**The data**
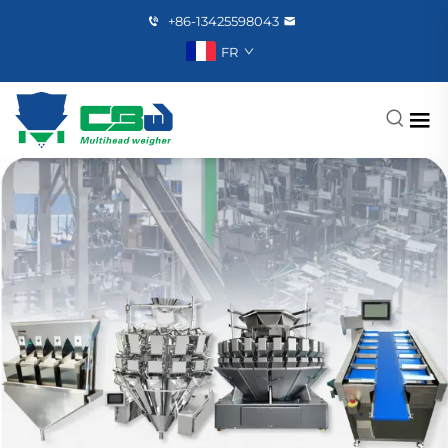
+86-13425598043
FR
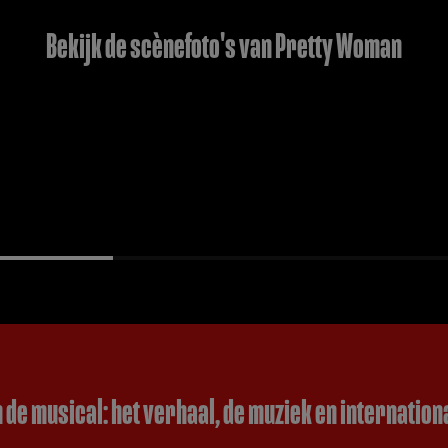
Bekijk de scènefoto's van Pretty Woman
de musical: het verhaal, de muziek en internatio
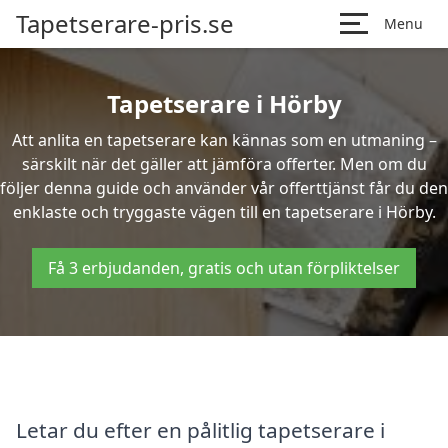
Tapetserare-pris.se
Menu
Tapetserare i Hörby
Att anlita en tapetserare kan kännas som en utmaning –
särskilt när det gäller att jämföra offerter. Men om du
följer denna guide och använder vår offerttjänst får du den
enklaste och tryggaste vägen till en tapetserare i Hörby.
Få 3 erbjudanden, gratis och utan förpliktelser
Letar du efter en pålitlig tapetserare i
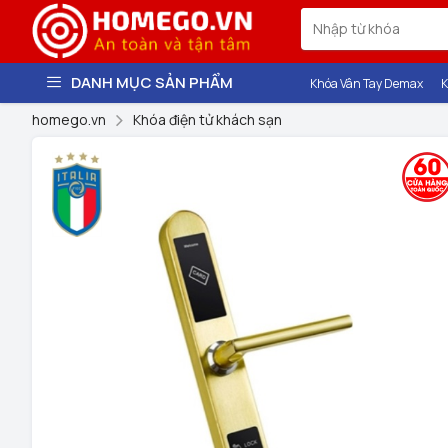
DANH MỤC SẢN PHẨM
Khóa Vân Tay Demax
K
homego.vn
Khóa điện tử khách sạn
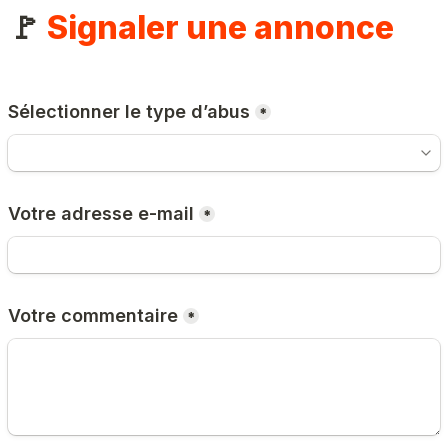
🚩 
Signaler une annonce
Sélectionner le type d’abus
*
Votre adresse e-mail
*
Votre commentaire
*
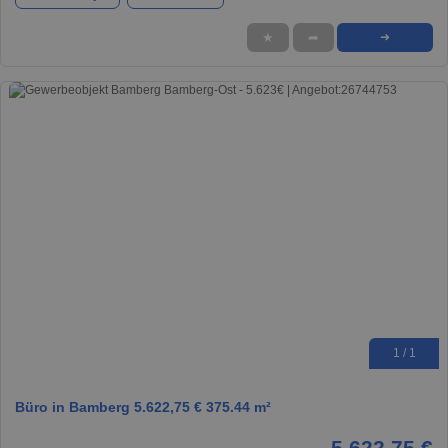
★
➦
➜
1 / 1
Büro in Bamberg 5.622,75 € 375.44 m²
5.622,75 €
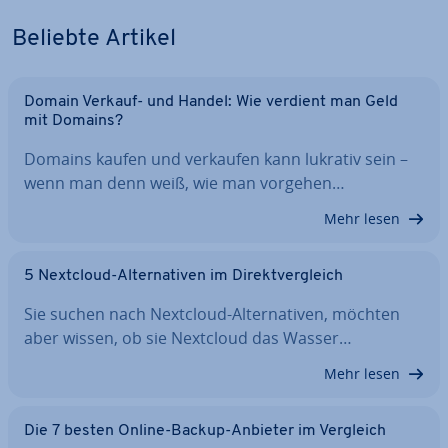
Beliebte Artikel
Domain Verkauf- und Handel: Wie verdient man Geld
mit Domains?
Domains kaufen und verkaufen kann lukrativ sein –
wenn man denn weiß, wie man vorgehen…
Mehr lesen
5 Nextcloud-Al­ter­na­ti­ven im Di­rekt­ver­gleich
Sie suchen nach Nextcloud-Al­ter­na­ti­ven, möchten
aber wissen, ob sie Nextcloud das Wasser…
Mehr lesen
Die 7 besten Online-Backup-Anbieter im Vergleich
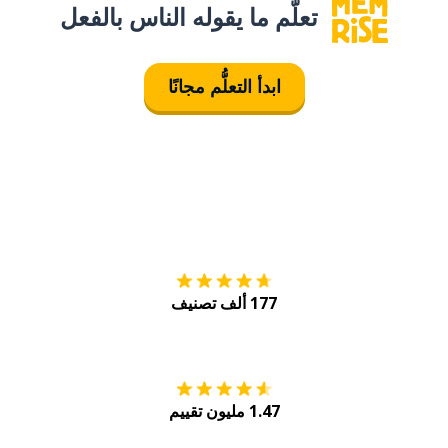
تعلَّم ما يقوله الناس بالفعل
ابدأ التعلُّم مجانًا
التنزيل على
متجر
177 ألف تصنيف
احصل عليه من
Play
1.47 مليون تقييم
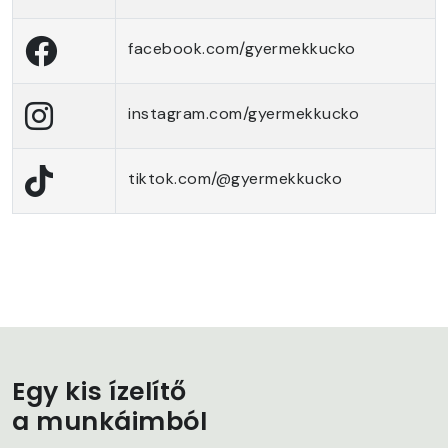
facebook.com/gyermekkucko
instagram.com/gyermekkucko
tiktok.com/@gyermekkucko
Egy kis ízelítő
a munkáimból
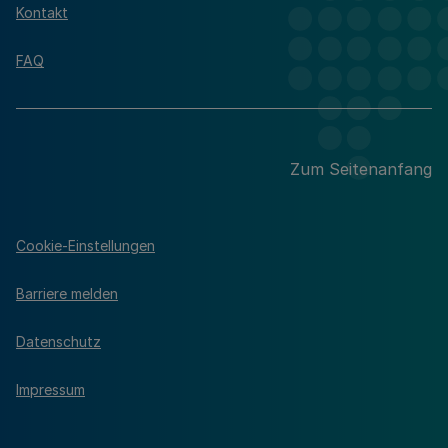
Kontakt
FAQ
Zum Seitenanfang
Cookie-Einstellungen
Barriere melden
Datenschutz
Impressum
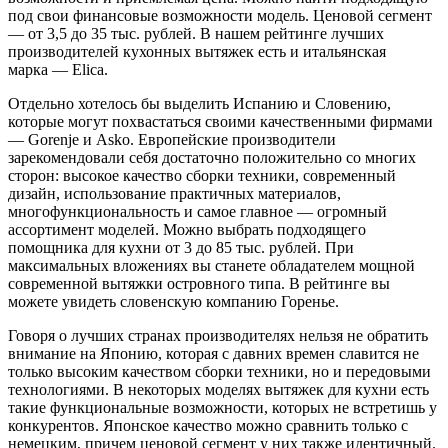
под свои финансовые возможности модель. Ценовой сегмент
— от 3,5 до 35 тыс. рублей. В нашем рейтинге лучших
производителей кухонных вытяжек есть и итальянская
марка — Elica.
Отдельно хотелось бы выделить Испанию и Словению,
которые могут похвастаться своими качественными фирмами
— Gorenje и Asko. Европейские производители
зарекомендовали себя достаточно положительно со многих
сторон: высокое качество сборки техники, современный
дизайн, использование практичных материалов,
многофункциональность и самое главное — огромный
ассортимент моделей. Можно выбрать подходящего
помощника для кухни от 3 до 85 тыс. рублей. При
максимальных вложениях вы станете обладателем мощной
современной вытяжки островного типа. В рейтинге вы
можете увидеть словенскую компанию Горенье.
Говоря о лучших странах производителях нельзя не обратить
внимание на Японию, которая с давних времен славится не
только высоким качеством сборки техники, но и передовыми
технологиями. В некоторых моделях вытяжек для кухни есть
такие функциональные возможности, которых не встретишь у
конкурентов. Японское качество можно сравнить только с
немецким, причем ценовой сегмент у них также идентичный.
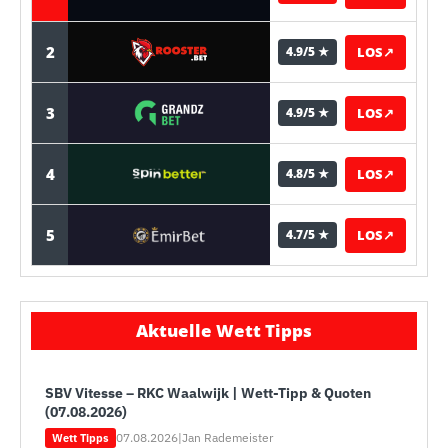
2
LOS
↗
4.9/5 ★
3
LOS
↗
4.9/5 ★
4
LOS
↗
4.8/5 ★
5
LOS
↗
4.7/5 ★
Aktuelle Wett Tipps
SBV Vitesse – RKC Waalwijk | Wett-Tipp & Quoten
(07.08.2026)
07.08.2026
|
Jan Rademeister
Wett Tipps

**What is being asked**
Each line from the one that contains "Att anlita en" down to the one that contains "Asko. Европейские производители" is to be returned exactly as it stands above, both ends included, with pictures removed.

**Answer to this problem**
Att anlita en tapetserare kan kännas som en utmaning –
särskilt när det gäller att jämföra offerter. Men om du
följer denna guide och använder vår offerttjänst får du den
enklaste och tryggaste vägen till en tapetserare i Hörby.
Få 3 erbjudanden, gratis och utan förpliktelser
Letar du efter en pålitlig tapetserare i
DANH MỤC SẢN PHẨM
Khóa Vân Tay Demax
K
homego.vn
Khóa điện tử khách sạn
🚩 
Signaler une annonce
Sélectionner le type d’abus
*
Votre adresse e-mail
*
Votre commentaire
*
★
➦
➜
1 / 1
Büro in Bamberg 5.622,75 € 375.44 m²
5.622,75 €
Beliebte Artikel
Domain Verkauf- und Handel: Wie verdient man Geld
mit Domains?
Domains kaufen und verkaufen kann lukrativ sein –
wenn man denn weiß, wie man vorgehen…
Mehr lesen
5 Nextcloud-Al­ter­na­ti­ven im Di­rekt­ver­gleich
Sie suchen nach Nextcloud-Al­ter­na­ti­ven, möchten
aber wissen, ob sie Nextcloud das Wasser…
Mehr lesen
Die 7 besten Online-Backup-Anbieter im Vergleich
تعلَّم ما يقوله الناس بالفعل
ابدأ التعلُّم مجانًا
التنزيل على
متجر
177 ألف تصنيف
احصل عليه من
Play
1.47 مليون تقييم
facebook.com/gyermekkucko
instagram.com/gyermekkucko
tiktok.com/@gyermekkucko
Egy kis ízelítő
a munkáimból
Kontakt
FAQ
Zum Seitenanfang
Cookie-Einstellungen
Barriere melden
Datenschutz
Impressum
под свои финансовые возможности модель. Ценовой сегмент
— от 3,5 до 35 тыс. рублей. В нашем рейтинге лучших
производителей кухонных вытяжек есть и итальянская
марка — Elica.
Отдельно хотелось бы выделить Испанию и Словению,
которые могут похвастаться своими качественными фирмами
— Gorenje и Asko. Европейские производители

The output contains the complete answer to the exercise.